But for now, probably the most valuable thing that devops brings to those of us who don't work in online Web shops isn't tools or practices. It’s that devops is creating new reasons and more opportunities for dev and Ops and management to engage with each other, as they try to figure out what this devops thing is and whether and how it makes sense in our organizations.

To get developers, managers and Ops together talking about configuration management and how to improve release and deployment and run-time alerting and application monitoring and run-time health checks and how developers and Ops can learn from failures together.

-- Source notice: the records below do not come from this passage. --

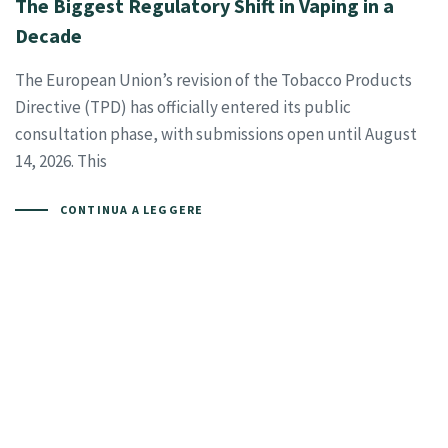
The Biggest Regulatory Shift in Vaping in a
Decade
The European Union’s revision of the Tobacco Products
Directive (TPD) has officially entered its public
consultation phase, with submissions open until August
14, 2026. This
CONTINUA A LEGGERE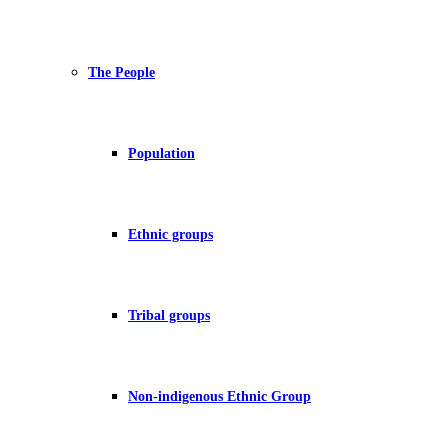
The People
Population
Ethnic groups
Tribal groups
Non-indigenous Ethnic Group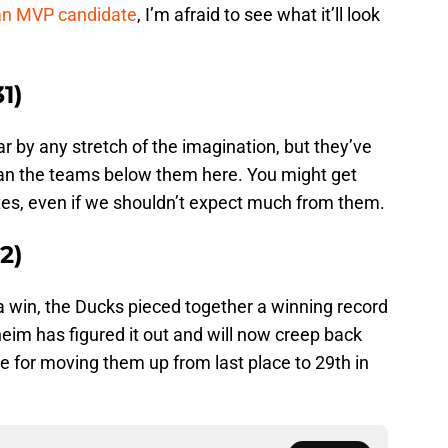
 an MVP candidate
, I’m afraid to see what it’ll look
1)
r by any stretch of the imagination, but they’ve
han the teams below them here. You might get
es, even if we shouldn’t expect much from them.
2)
 win, the Ducks pieced together a winning record
heim has figured it out and will now creep back
ttle for moving them up from last place to 29th in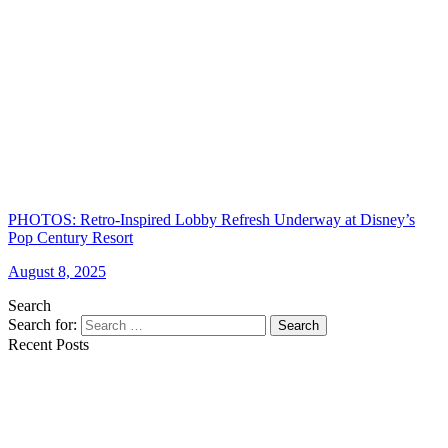
PHOTOS: Retro-Inspired Lobby Refresh Underway at Disney’s
Pop Century Resort
August 8, 2025
Search
Search for:
Search
Recent Posts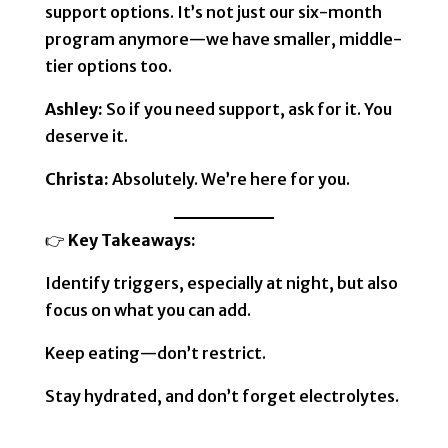
support options. It’s not just our six-month
program anymore—we have smaller, middle-
tier options too.
Ashley:
So if you need support, ask for it. You
deserve it.
Christa:
Absolutely. We’re here for you.
👉
Key Takeaways:
Identify triggers, especially at night, but also
focus on what you can add.
Keep eating—don’t restrict.
Stay hydrated, and don’t forget electrolytes.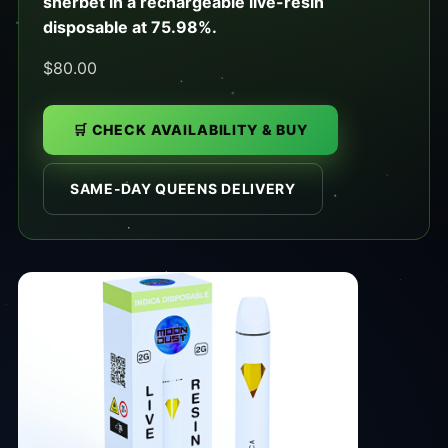
sherbet in a rechargeable live-resin
disposable at 75.98%.
$80.00
🛒 CHECK AVAILABILITY & BUY
SAME-DAY QUEENS DELIVERY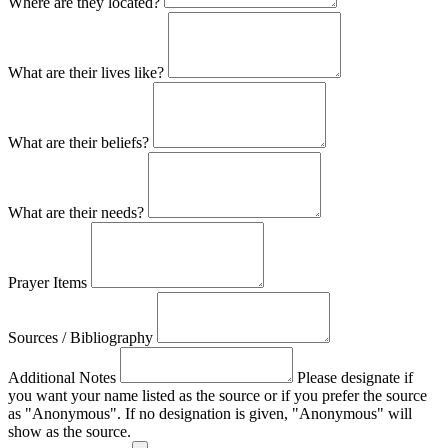
Where are they located?
What are their lives like?
What are their beliefs?
What are their needs?
Prayer Items
Sources / Bibliography
Additional Notes
Please designate if
you want your name listed as the source or if you prefer the source
as "Anonymous". If no designation is given, "Anonymous" will
show as the source.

Getting developers and Ops thinking about these problems and trying to solve them together, in collaborative and constructive ways that ITIL certainly never did. Spending more time on problem solving and less time on expensive bureaucracy and buck passing. That’s gotta be a good thing.

Thursday, October 17, 2013

Programming: Thinking or Typing, Thinking and Typing

“If you don’t think carefully, you might think that programming is just typing statements in a programming language.”
Ward Cunningham, in the Forward to The Pragmatic Programmer
Software development – design, solving problems, coming up with optimal new algorithms, learning a new language, refactoring messy code into something tight and elegant – requires hard thinking.

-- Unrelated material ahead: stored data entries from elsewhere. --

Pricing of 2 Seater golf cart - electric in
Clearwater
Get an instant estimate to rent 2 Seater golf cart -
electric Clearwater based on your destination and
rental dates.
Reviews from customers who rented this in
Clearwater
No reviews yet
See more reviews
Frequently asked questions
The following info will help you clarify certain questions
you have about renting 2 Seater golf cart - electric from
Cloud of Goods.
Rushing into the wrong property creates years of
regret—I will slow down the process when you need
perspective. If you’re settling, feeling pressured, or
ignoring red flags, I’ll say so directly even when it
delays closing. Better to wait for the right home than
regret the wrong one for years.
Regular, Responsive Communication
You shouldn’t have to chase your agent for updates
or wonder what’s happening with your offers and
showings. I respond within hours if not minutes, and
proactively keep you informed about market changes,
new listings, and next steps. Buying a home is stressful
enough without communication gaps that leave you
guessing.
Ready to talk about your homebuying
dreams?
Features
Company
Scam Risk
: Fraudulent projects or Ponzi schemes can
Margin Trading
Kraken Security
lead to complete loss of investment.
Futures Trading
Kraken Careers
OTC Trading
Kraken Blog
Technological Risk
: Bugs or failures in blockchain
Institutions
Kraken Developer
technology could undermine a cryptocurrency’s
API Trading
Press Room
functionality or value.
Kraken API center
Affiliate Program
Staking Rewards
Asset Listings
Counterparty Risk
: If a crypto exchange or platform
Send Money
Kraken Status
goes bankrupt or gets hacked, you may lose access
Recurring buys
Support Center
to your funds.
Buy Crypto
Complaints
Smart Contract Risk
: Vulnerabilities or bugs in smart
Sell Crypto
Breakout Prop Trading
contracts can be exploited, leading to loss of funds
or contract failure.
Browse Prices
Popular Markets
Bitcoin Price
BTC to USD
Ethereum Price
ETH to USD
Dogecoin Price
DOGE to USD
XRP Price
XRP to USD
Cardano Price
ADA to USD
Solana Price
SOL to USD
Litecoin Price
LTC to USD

When you’re trying to do something that you've never done before – or nobody has ever done before. Or when you've done it before but you sure as hell aren't going to make the same mistakes again and you need time to think your way to a better way. Or when you’re trying to understand code that somebody else wrote so you can change it, or when you’re hunting down an ugly bug. All of this can take a lot of time, but in the end you won’t have a lot of code to show for it.

Then there’s all the other work in development – work that requires a lot of typing, and not as much thinking. When it’s clear what you need to do and how you need to do it, but you have an awful lot of code to pound out before the job is done. You've done it before and just have to do it again: another script, another screen, another report, and another after that. Or where most of the thinking has already been done for you: somebody has prepared the wireframes and told you exactly how the app will look and feel and flow, or speced out the API in detail, so all you need to do is type it in and try not to make too many mistakes.

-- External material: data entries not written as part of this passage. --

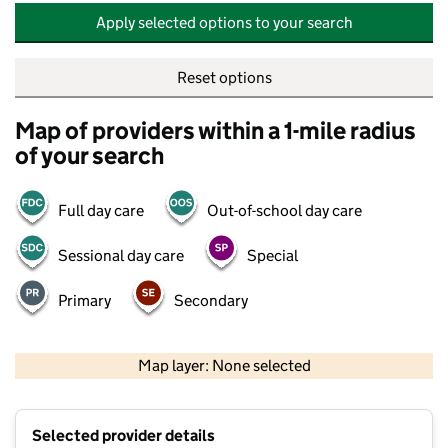
Apply selected options to your search
Reset options
Map of providers within a 1-mile radius
of your search
Full day care
Out-of-school day care
Sessional day care
Special
Primary
Secondary
500 m
2000 ft
Map layer: None selected
Contains OS data © Crown copyright and database rights 2026
+
Selected provider details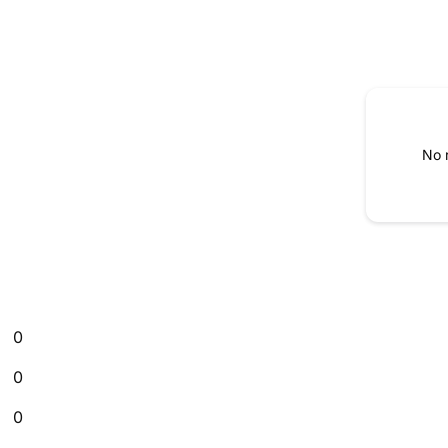
No 
0
0
0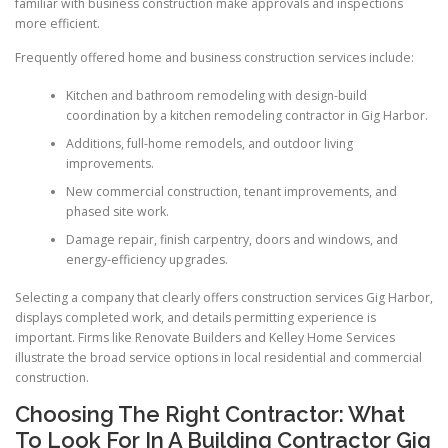
familiar with business construction make approvals and inspections
more efficient.
Frequently offered home and business construction services include:
Kitchen and bathroom remodeling with design-build
coordination by a kitchen remodeling contractor in Gig Harbor.
Additions, full-home remodels, and outdoor living
improvements.
New commercial construction, tenant improvements, and
phased site work.
Damage repair, finish carpentry, doors and windows, and
energy-efficiency upgrades.
Selecting a company that clearly offers construction services Gig Harbor,
displays completed work, and details permitting experience is
important. Firms like Renovate Builders and Kelley Home Services
illustrate the broad service options in local residential and commercial
construction.
Choosing The Right Contractor: What
To Look For In A Building Contractor Gig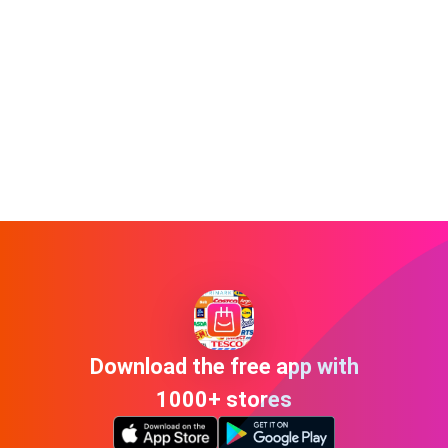
Download the free app with
1000+ stores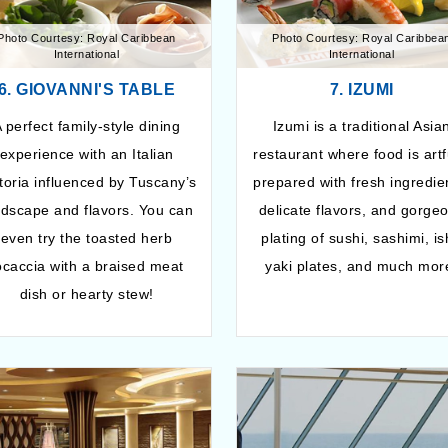
Photo Courtesy: Royal Caribbean
Photo Courtesy: Royal Caribbea
International
International
6. GIOVANNI'S TABLE
7. IZUMI
 perfect family-style dining
Izumi is a traditional Asia
experience with an Italian
restaurant where food is artf
ttoria influenced by Tuscany’s
prepared with fresh ingredie
ndscape and flavors. You can
delicate flavors, and gorge
even try the toasted herb
plating of sushi, sashimi, is
ocaccia with a braised meat
yaki plates, and much mor
dish or hearty stew!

Debugging is thinking. Fixing the bug and getting the fix tested and pushed out is mostly typing. Early stage design and development, technical spikes to check out technology and laying out the architecture, is hard thinking. Doing the 3rd or 4th or 100th screen or report is typing. UX design and prototyping: thinking. Pounding out CRUD maintenance and config screens: typing. Coming up with a cool idea for a mobile app is thinking. Getting it to work is typing. Solving common business problems requires a lot of typing. Optimizing business processes through software requires hard thinking.

Someone who is mostly thinking and someone who is just typing are doing very different kinds of work and need to be managed in different ways.

Sometimes Programming is just Typing

“We are typists first, and programmers second.”
Jeff Atwood, Programming Horror
Many business applications are essentially shallow. Lots of database tables and files with lots of data elements and lots of data, and lots of CRUD screens and lots of reports that are a lot like a lot of other screens and reports, and lots of integration work with lots of fields to be mapped between different points and then there are compliance constraints and operational dependencies to take care of. Long lists of functional requirements, lots of questions to ask to make sure that everyone understands the requirements, lots of details to remember and keep track of.

Banking, insurance, government, accounting, financial reporting and billing, inventory management and ERP systems, CRM systems, and back-office applications and other book-keeping and record-keeping systems are like this. So are a lot of web portals and online shops. Some maintenance work – platform upgrades and system integration work and compliance and tax changes – is like this too.

You’re building a house or a bridge or a shopping mall, or maybe renovating one. Big, often sprawling problems that may be expensive to solve. A lot of typing that needs to be done. But it’s something that’s been done many times before, and the work mostly involves familiar problems that you can solve with familiar patterns and proven tools and ways of working.

"I saw the code for your computer program yesterday. It looked easy. It’s just a bunch of typing. And half of the words were spelled wrong. And don’t get me started on your over-use of colons."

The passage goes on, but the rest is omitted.